Story of a Love Affair (1950)

 Michelangelo Antonioni's "Story of a Love Affair"


Michelangelo Antonioni's feature-length film debut "Story of a Love Affair" is a loose adaptation of James M. Cain's 1934 novel "The Postman Always Rings Twice." Because of this, the film has a very similar storyline and structure to the feature film debut of fellow Italian filmmaker and Antonioni's good friend Luchino Visconti - his 1943 film "Ossessione." 

However, the difference between these two films lies in the changes Antonioni made. Firstly, Visconti's "Ossessione" deals with characters whose restlessly desperate acts stem from extreme poverty. This was emblematic of the early 1940s in which Italy was experience economic troubles due to the world war they were in as well as the continued authoritarian rule of Benito Mussolini. However, with Antonioni's version, the characters' restless decisions are not out of poverty, but rather extreme boredom that stems from an overabundance of wealth. This too is emblematic of the time period, as 1950s Italy was experiencing an industrial boost, along with much of the global landscape. 

Because of this shift in story, "Story of a Love Affair" feels more like Billy Wilder's "Double Indemnity." This is also aided by the film opening, not with the two lovers, but with a private investigator. Like "Double Indemnity," the wife of the industrialist is ultimately dissatisfied with her wealthy lifestyle and seeks to feel something. She throws money away at many points in the film and is visually presented as being well-to-do with her fur coats and diamond necklaces. Also like "Double Indemnity" is the plan to murder her husband. Despite having everything at her fingertips, her and her lover want to feel passion beyond the material realm. To do this, they orchestrate the murder of her industrialist husband. 

Because of the similarities to both the neo-realist "Ossessione" and to the noir "Double Indemnity," Antonioni seems to have a visual foot in both of these worlds with this film. There are many scenes that use the visual language of a noir, as Antonioni paints with a stark black and white brush. However, the film, like a neo-realist piece, is set very much in a grainy, tactful reality. The combination of both integrated together gets striking results.

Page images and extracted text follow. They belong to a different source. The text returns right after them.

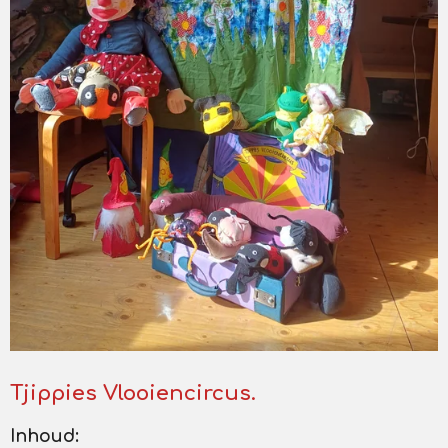
Tjippies Vlooiencircus.
Inhoud: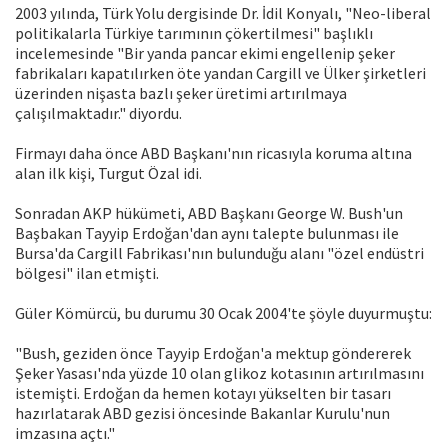
2003 yılında, Türk Yolu dergisinde Dr. İdil Konyalı, "Neo-liberal
politikalarla Türkiye tarımının çökertilmesi" başlıklı
incelemesinde "Bir yanda pancar ekimi engellenip şeker
fabrikaları kapatılırken öte yandan Cargill ve Ülker şirketleri
üzerinden nişasta bazlı şeker üretimi artırılmaya
çalışılmaktadır." diyordu.
Firmayı daha önce ABD Başkanı'nın ricasıyla koruma altına
alan ilk kişi, Turgut Özal idi.
Sonradan AKP hükümeti, ABD Başkanı George W. Bush'un
Başbakan Tayyip Erdoğan'dan aynı talepte bulunması ile
Bursa'da Cargill Fabrikası'nın bulunduğu alanı "özel endüstri
bölgesi" ilan etmişti.
Güler Kömürcü, bu durumu 30 Ocak 2004'te şöyle duyurmuştu:
"Bush, geziden önce Tayyip Erdoğan'a mektup göndererek
Şeker Yasası'nda yüzde 10 olan glikoz kotasının artırılmasını
istemişti. Erdoğan da hemen kotayı yükselten bir tasarı
hazırlatarak ABD gezisi öncesinde Bakanlar Kurulu'nun
imzasına açtı."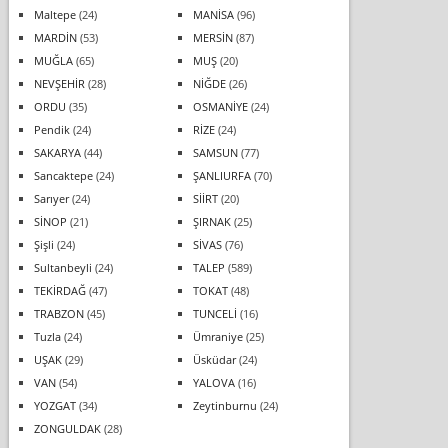
Maltepe
(24)
MANİSA
(96)
MARDİN
(53)
MERSİN
(87)
MUĞLA
(65)
MUŞ
(20)
NEVŞEHİR
(28)
NİĞDE
(26)
ORDU
(35)
OSMANİYE
(24)
Pendik
(24)
RİZE
(24)
SAKARYA
(44)
SAMSUN
(77)
Sancaktepe
(24)
ŞANLIURFA
(70)
Sarıyer
(24)
SİİRT
(20)
SİNOP
(21)
ŞIRNAK
(25)
Şişli
(24)
SİVAS
(76)
Sultanbeyli
(24)
TALEP
(589)
TEKİRDAĞ
(47)
TOKAT
(48)
TRABZON
(45)
TUNCELİ
(16)
Tuzla
(24)
Ümraniye
(25)
UŞAK
(29)
Üsküdar
(24)
VAN
(54)
YALOVA
(16)
YOZGAT
(34)
Zeytinburnu
(24)
ZONGULDAK
(28)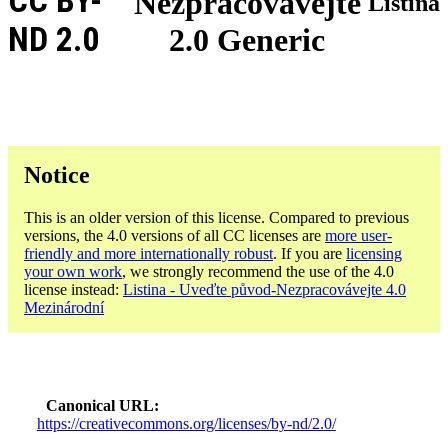
CC BY-
Nezpracovávejte
Listina
ND 2.0
2.0 Generic
Notice
This is an older version of this license. Compared to previous
versions, the 4.0 versions of all CC licenses are
more user-
friendly and more internationally robust
. If you are
licensing
your own work
, we strongly recommend the use of the 4.0
license instead:
Listina - Uveďte původ-Nezpracovávejte 4.0
Mezinárodní
Canonical URL
https://creativecommons.org/licenses/by-nd/2.0/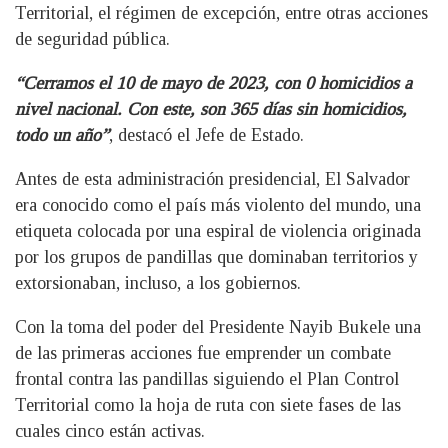
Territorial, el régimen de excepción, entre otras acciones
de seguridad pública.
“Cerramos el 10 de mayo de 2023, con 0 homicidios a
nivel nacional. Con este, son 365 días sin homicidios,
todo un año”
, destacó el Jefe de Estado.
Antes de esta administración presidencial, El Salvador
era conocido como el país más violento del mundo, una
etiqueta colocada por una espiral de violencia originada
por los grupos de pandillas que dominaban territorios y
extorsionaban, incluso, a los gobiernos.
Con la toma del poder del Presidente Nayib Bukele una
de las primeras acciones fue emprender un combate
frontal contra las pandillas siguiendo el Plan Control
Territorial como la hoja de ruta con siete fases de las
cuales cinco están activas.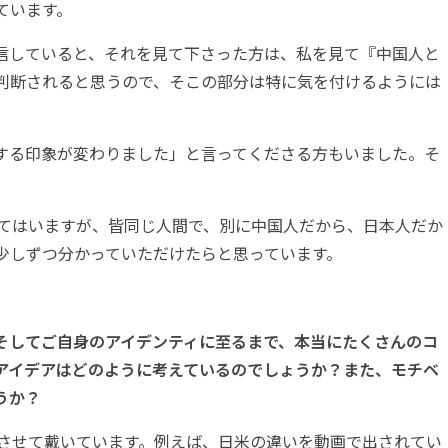
ています。
信していると、それを見て下さった方は、私を見て『中国人と
判断されると思うので、そこの部分は特に気を付けるようには
する印象が変わりました」と言ってくださる方もいました。そ
やってはいますが、皆同じ人間で、別に中国人だから、日本人だか
少しずつ分かっていただけたらと思っています。
そしてご自身のアイデンティに至るまで、本当にたくさんのコ
アイデアはどのように考えているのでしょうか？また、モチベ
うか？
考にさせて戴いています。例えば、日米の違いを動画で出されてい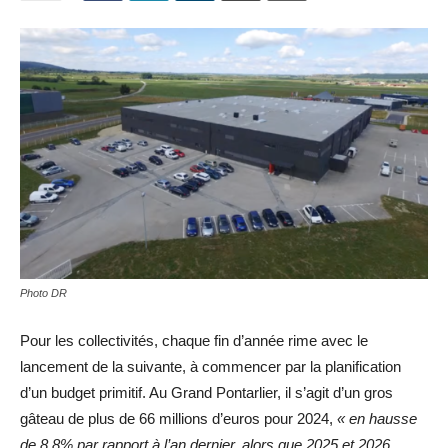
Photo DR
Pour les collectivités, chaque fin d’année rime avec le
lancement de la suivante, à commencer par la planification
d’un budget primitif. Au Grand Pontarlier, il s’agit d’un gros
gâteau de plus de 66 millions d’euros pour 2024,
« en hausse
de 8,8% par rapport à l’an dernier, alors que 2025 et 2026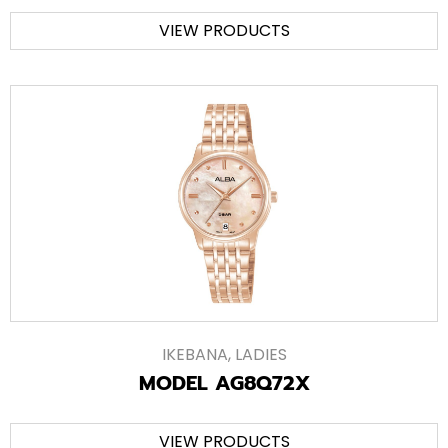
VIEW PRODUCTS
IKEBANA
,
LADIES
MODEL AG8Q72X
VIEW PRODUCTS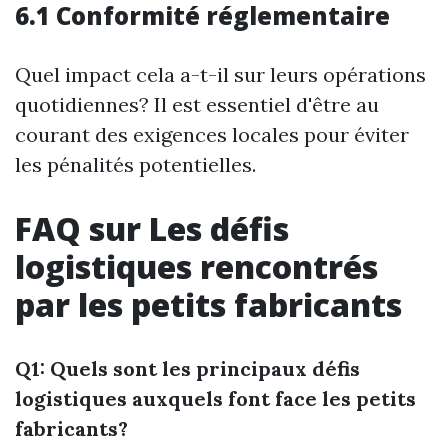
6.1 Conformité réglementaire
Quel impact cela a-t-il sur leurs opérations
quotidiennes? Il est essentiel d'être au
courant des exigences locales pour éviter
les pénalités potentielles.
FAQ sur Les défis
logistiques rencontrés
par les petits fabricants
Q1: Quels sont les principaux défis
logistiques auxquels font face les petits
fabricants?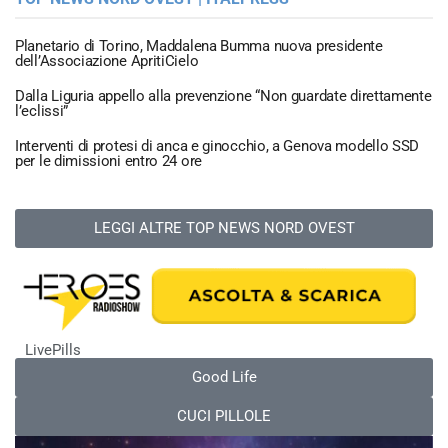
Planetario di Torino, Maddalena Bumma nuova presidente
dell’Associazione ApritiCielo
Dalla Liguria appello alla prevenzione “Non guardate direttamente
l’eclissi”
Interventi di protesi di anca e ginocchio, a Genova modello SSD
per le dimissioni entro 24 ore
LEGGI ALTRE TOP NEWS NORD OVEST
LivePills
Good Life
CUCI PILLOLE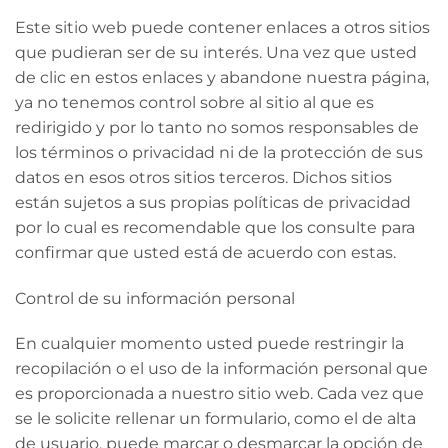
Este sitio web puede contener enlaces a otros sitios
que pudieran ser de su interés. Una vez que usted
de clic en estos enlaces y abandone nuestra página,
ya no tenemos control sobre al sitio al que es
redirigido y por lo tanto no somos responsables de
los términos o privacidad ni de la protección de sus
datos en esos otros sitios terceros. Dichos sitios
están sujetos a sus propias políticas de privacidad
por lo cual es recomendable que los consulte para
confirmar que usted está de acuerdo con estas.
Control de su información personal
En cualquier momento usted puede restringir la
recopilación o el uso de la información personal que
es proporcionada a nuestro sitio web. Cada vez que
se le solicite rellenar un formulario, como el de alta
de usuario, puede marcar o desmarcar la opción de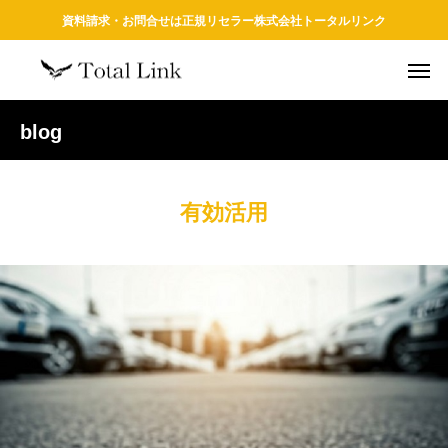
資料請求・お問合せは正規リセラー株式会社トータルリンク
blog
有効活用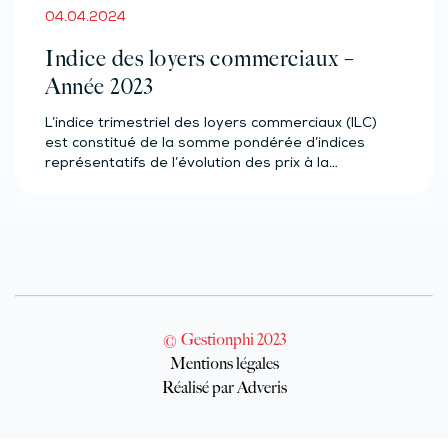
04.04.2024
Indice des loyers commerciaux –
Année 2023
L’indice trimestriel des loyers commerciaux (ILC)
est constitué de la somme pondérée d’indices
représentatifs de l’évolution des prix à la…
© Gestionphi 2023
Mentions légales
Réalisé par Adveris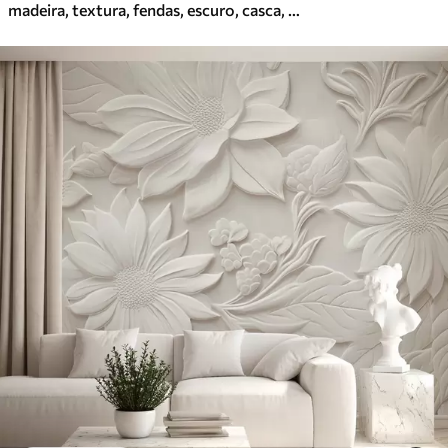
madeira, textura, fendas, escuro, casca, superfície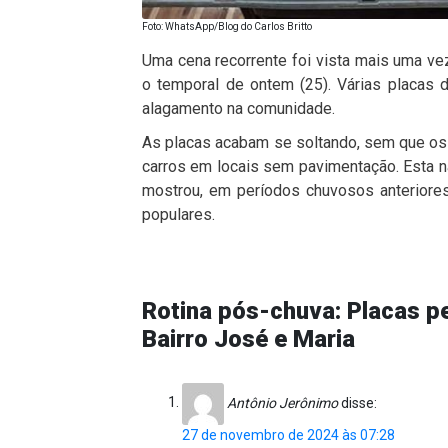
Foto: WhatsApp/Blog do Carlos Britto
Uma cena recorrente foi vista mais uma vez
o temporal de ontem (25). Várias placas
alagamento na comunidade.
As placas acabam se soltando, sem que o
carros em locais sem pavimentação. Esta não
mostrou, em períodos chuvosos anteriores,
populares.
Rotina pós-chuva: Placas p
Bairro José e Maria
Antônio Jerônimo
disse:
27 de novembro de 2024 às 07:28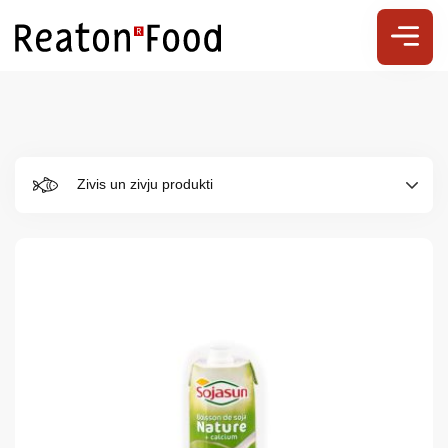
Zivis un zivju produkti
Par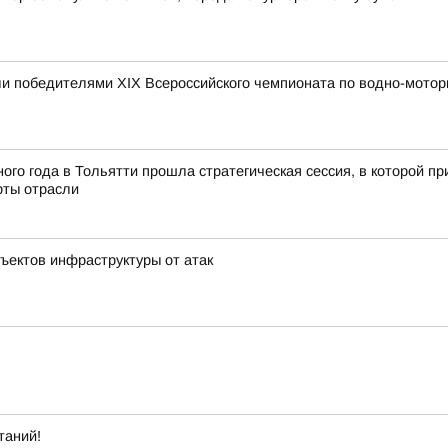
и победителями XIX Всероссийского чемпионата по водно-мотор
ного года в Тольятти прошла стратегическая сессия, в которой 
рты отрасли
ъектов инфраструктуры от атак
таний!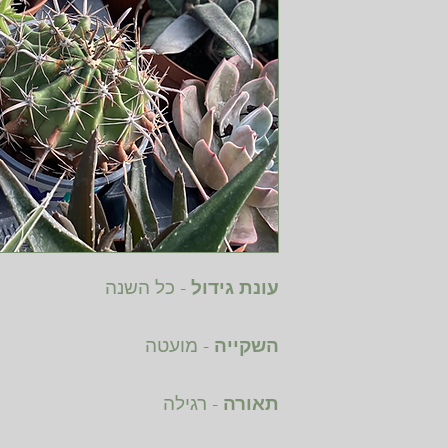
עונת גידול
- כל השנה
השקייה
- מועטה
תאורה
- רגילה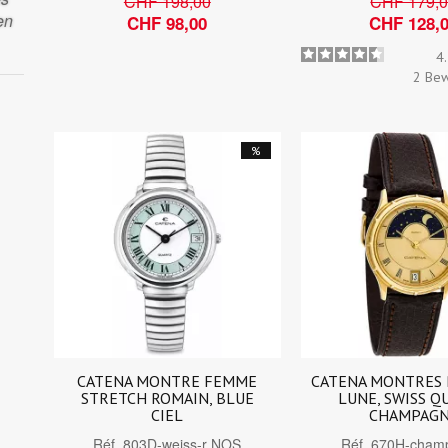
CHF 198,00
CHF 179,
en
CHF 98,00
CHF 128,
4
2
Bew
%
CATENA MONTRE FEMME
CATENA MONTRES 
STRETCH ROMAIN, BLUE
LUNE, SWISS Q
CIEL
CHAMPAG
Réf.
803D-weiss-r NOS
Réf.
670H-cham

All of the characters seem to be throwing around money, disregarding each other, and behaving inherently selfish. Antonioni paints a post-war landscape of hollow characters desperate to satiate their restless desires. Antonioni's camera also seems to mirror his characters as he restlessly is searching for some hidden depth in all this melodrama. As Dan Callahan of "Slant" magazine states: "It's extremely difficult to follow the film scene by scene; the camera wanders away from people and makes radical choices in what it wants to look at and linger over. What at first seems like clumsiness finally falls away and something highly original takes its place: an ambiguous meditation on the emptiness of upwardly mobile modern life."